Dataset content:
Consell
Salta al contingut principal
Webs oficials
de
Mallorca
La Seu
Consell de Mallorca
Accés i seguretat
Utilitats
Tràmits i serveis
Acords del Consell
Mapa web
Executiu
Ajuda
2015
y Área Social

...

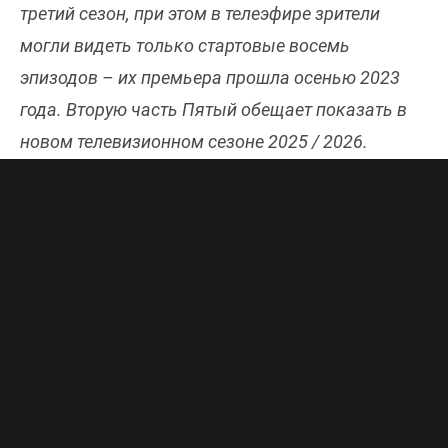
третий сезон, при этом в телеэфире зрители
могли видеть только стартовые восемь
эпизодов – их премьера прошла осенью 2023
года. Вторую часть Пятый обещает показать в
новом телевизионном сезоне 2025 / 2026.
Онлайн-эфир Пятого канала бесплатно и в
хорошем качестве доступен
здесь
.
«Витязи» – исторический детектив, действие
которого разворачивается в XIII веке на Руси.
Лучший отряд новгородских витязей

Assignment: Could you reproduce, exactly, every line above from the line with "Онлайн-эфир Пятого канала бесплатно и в" to the line with "Лучший отряд новгородских витязей", and no other line? Both ends count.

Output of the exercise:
Онлайн-эфир Пятого канала бесплатно и в
хорошем качестве доступен
здесь
.
«Витязи» – исторический детектив, действие
которого разворачивается в XIII веке на Руси.
Лучший отряд новгородских витязей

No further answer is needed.